Khan merupakan lulusan sekolah menengah atas yang ditolak dari pendidikan tinggi meskipun telah lulus ujian matrikulasi di wilayah asalnya Rakhine, sebuah negara bagian di Myanmar barat. Nasib itu akibat latar belakang etnisnya sebagai seorang Rohingya.
Prospek Khan untuk masuk kampus mendapat pukulan terakhir pada Agustus 2017, ketika dia dan keluarganya harus meninggalkan desa karena tindakan keras brutal yang dilakukan militer Myanmar. Khan tidak sendirian menerima nasib malang itu, hampir 1,2 juta warga Rohingya terpaksa mengungsi ke negara tetangga Bangladesh dan telah tinggal selama bertahun-tahun di kamp-kamp pengungsi yang penuh sesak.
“Semua orang kehilangan semua miliknya. Militer (Myanmar) membakar desa-desa kami dan menghapus semua tanda keberadaan kami dari tanah tempat kami tinggal selama beberapa generasi,” kata Khan kepada Anadolu Agency.
Khan kini berupaya untuk menjaga generasi penerus Rohingya mengenal asal usul mereka. Dia mencoba melestarikan unsur-unsur budaya seperti cerita rakyat dari tanah kelahirannya sebelum akhirnya menghilangan.
"Generasi baru kita perlu mempelajarinya agar kita dapat kembali ke tanah air kita, Myanmar, dengan pengetahuan dan pendidikan yang memadai," ujar Khan.
Dengan 54 persen populasi Rohingya adalah anak-anak, anggota kelompok ini khawatir masa depan komunitas itu berada dalam bahaya.

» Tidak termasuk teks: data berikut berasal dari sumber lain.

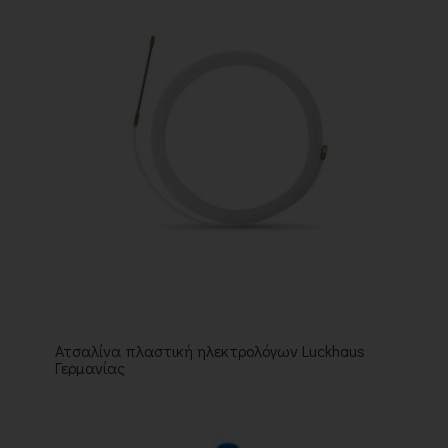
Ατσαλίνα πλαστική ηλεκτρολόγων Luckhaus
Γερμανίας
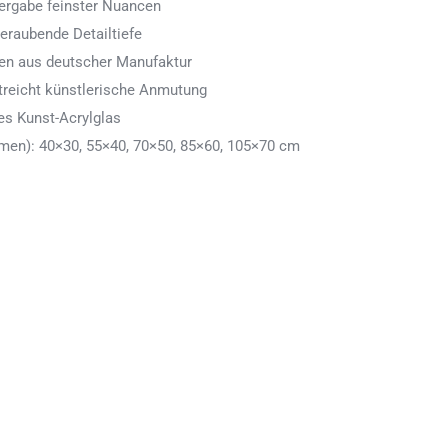
ergabe feinster Nuancen
eraubende Detailtiefe
men aus deutscher Manufaktur
treicht künstlerische Anmutung
es Kunst-Acrylglas
en): 40×30, 55×40, 70×50, 85×60, 105×70 cm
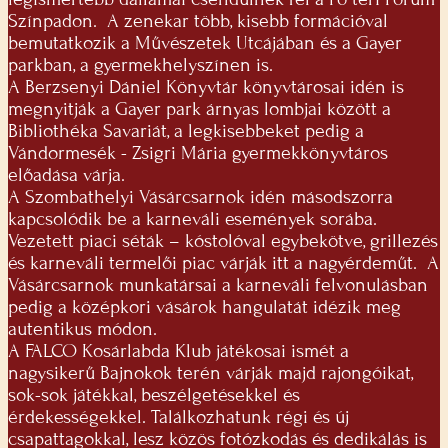
Színpadon. A zenekar több, kisebb formációval
bemutatkozik a Művészetek Utcájában és a Gayer
parkban, a gyermekhelyszínen is.
A Berzsenyi Dániel Könyvtár könyvtárosai idén is
megnyitják a Gayer park árnyas lombjai között a
Bibliothéka Savariát, a legkisebbeket pedig a
Vándormesék - Zsigri Mária gyermekkönyvtáros
előadása várja.
A Szombathelyi Vásárcsarnok idén másodszorra
kapcsolódik be a karneváli események sorába.
Vezetett piaci séták – kóstolóval egybekötve, grillezés
és karneváli termelői piac várják itt a nagyérdeműt. A
Vásárcsarnok munkatársai a karneváli felvonulásban
pedig a középkori vásárok hangulatát idézik meg
autentikus módon.
A FALCO Kosárlabda Klub játékosai ismét a
nagysikerű Bajnokok terén várják majd rajongóikat,
sok-sok játékkal, beszélgetésekkel és
érdekességekkel. Találkozhatunk régi és új
csapattagokkal, lesz közös fotózkodás és dedikálás is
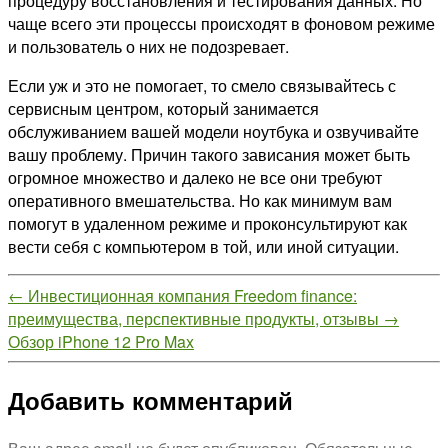
процедуру восстановления и тестирования данных. Но
чаще всего эти процессы происходят в фоновом режиме
и пользователь о них не подозревает.
Если уж и это не помогает, то смело связывайтесь с
сервисным центром, который занимается
обслуживанием вашей модели ноутбука и озвучивайте
вашу проблему. Причин такого зависания может быть
огромное множество и далеко не все они требуют
оперативного вмешательства. Но как минимум вам
помогут в удаленном режиме и проконсультируют как
вести себя с компьютером в той, или иной ситуации.
←
Инвестиционная компания Freedom finance:
преимущества, перспективные продукты, отзывы
→
Обзор iPhone 12 Pro Max
Добавить комментарий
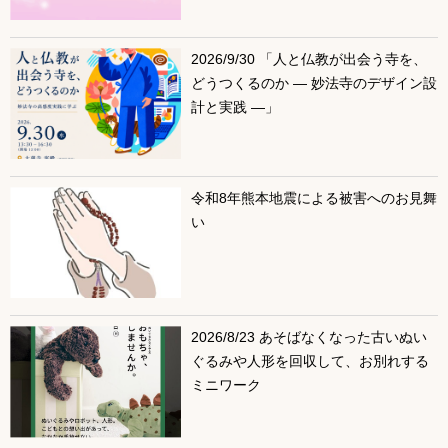
2026/9/30 「人と仏教が出会う寺を、
どうつくるのか ― 妙法寺のデザイン設
計と実践 ―」
令和8年熊本地震による被害へのお見舞
い
2026/8/23 あそばなくなった古いぬい
ぐるみや人形を回収して、お別れする
ミニワーク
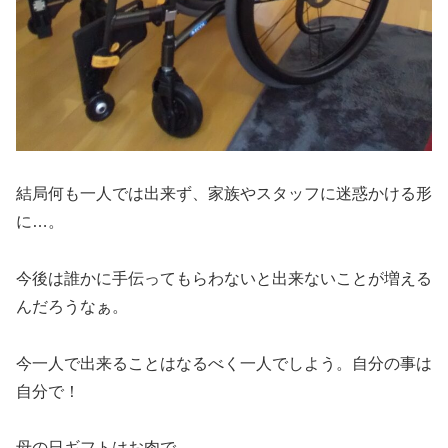
結局何も一人では出来ず、家族やスタッフに迷惑かける形
に…。
今後は誰かに手伝ってもらわないと出来ないことが増える
んだろうなぁ。
今一人で出来ることはなるべく一人でしよう。自分の事は
自分で！
母の日ギフトはお肉で。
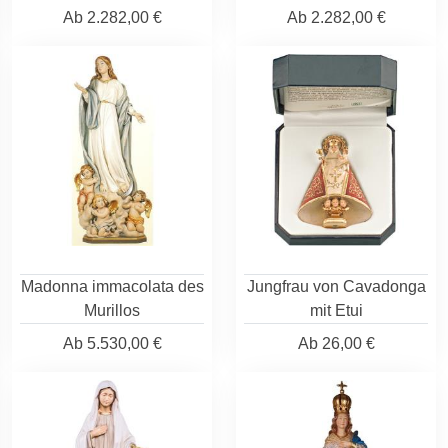
Ab
2.282,00 €
Ab
2.282,00 €
Madonna immacolata des
Jungfrau von Cavadonga
Murillos
mit Etui
Ab
5.530,00 €
Ab
26,00 €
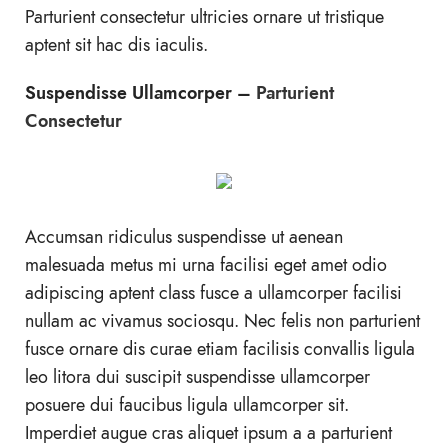
Parturient consectetur ultricies ornare ut tristique
aptent sit hac dis iaculis.
Suspendisse Ullamcorper –
Parturient
Consectetur
Accumsan ridiculus suspendisse ut aenean
malesuada metus mi urna facilisi eget amet odio
adipiscing aptent class fusce a ullamcorper facilisi
nullam ac vivamus sociosqu. Nec felis non parturient
fusce ornare dis curae etiam facilisis convallis ligula
leo litora dui suscipit suspendisse ullamcorper
posuere dui faucibus ligula ullamcorper sit.
Imperdiet augue cras aliquet ipsum a a parturient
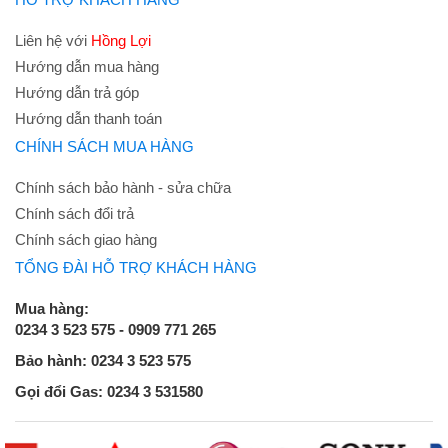
Liên hệ với
Hồng Lợi
Hướng dẫn mua hàng
Hướng dẫn trả góp
Hướng dẫn thanh toán
CHÍNH SÁCH MUA HÀNG
Chính sách bảo hành - sửa chữa
Chính sách đổi trả
Chính sách giao hàng
TỔNG ĐÀI HỖ TRỢ KHÁCH HÀNG
Mua hàng:
0234 3 523 575 - 0909 771 265
Bảo hành: 0234 3 523 575
Gọi đổi Gas: 0234 3 531580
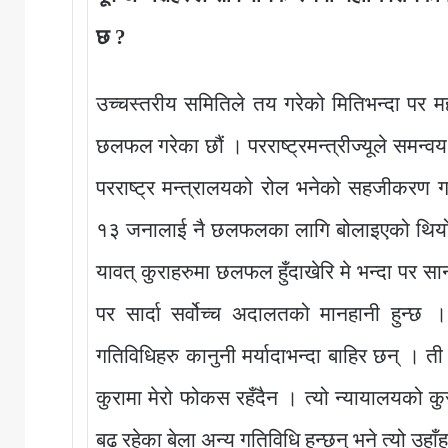
छ ?
उच्चस्तरीय समितिले तय गरेको मितिभन्दा पर महा
छलफल गरेका छौं । परराष्ट्रमन्त्रीज्यूले स
परराष्ट्र मन्त्रालयको रोल भनेको सहजीकरण गर
१३ जनालाई नै छलफलका लागि बोलाइएको थियो 
यावत् कुराहरुमा छलफल हुँदाखेरि मे भन्दा पर सार
पर सार्दा सर्वोच्च अदालतको मानहानी हुन्छ 
गतिविधिहरु कानुनी मर्यादाभन्दा बाहिर छन् । त
कुरामा मेरो फोकस रहँदैन । त्यो न्यायालयको कु
बढ रहेका बेला अन्य गतिविधि हुन्छन् भने त्यो उहाँ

Anak-anak dan remaja dapat kehilangan pengetahuan tentang budaya, bahasa, cerita rakyat, dan moral.
Terlebih lagi, anggota kelompok etnis tersebut juga tidak diperbolehkan bersekolah di lembaga pendidikan tinggi di Bangladesh atau mencari pekerjaan formal. Bertepat dalam peringatan Hari Peringatan Genosida Rohingya pada 25 Agustus, Khan memperbarui komitmennya terhadap komunitasnya.
“Saya memulai kehidupan pengungsi saya dengan kehampaan,” kata Khan yang tinggal di sebuah gudang bambu bersama istri, anak perempuannya, ibu dan saudara laki-lakinya.
“Saya menyadari bahwa setiap bayi baru lahir di kamp pengungsian tumbuh tanpa sentuhan sejarah, budaya, cerita rakyat, dan pendidikan kita sendiri. Ini adalah akar kami, identitas kami, yang ingin dihapus oleh junta militer," ujarnya.
Khan memprakarsai Proyek Cerita Rakyat Rohingya untuk melestarikan budaya, bahasa, dan cerita asli etnis tersebut. Pada 2018, dia mendapat kesempatan untuk bekerja dengan seorang teman dari Amerika Serikat Alex Ebsary di proyek Music in Exile, di kamp pengungsi Rohingya yang terletak di distrik Cox’s Bazar.
Khan menjadi penulis cerita rakyat pada 2020. Dia menerjemahkan cerita rakyat ke dalam bahasa Inggris dan mengirimkannya ke Ebsary, yang membantu Khan mengedit naskahnya.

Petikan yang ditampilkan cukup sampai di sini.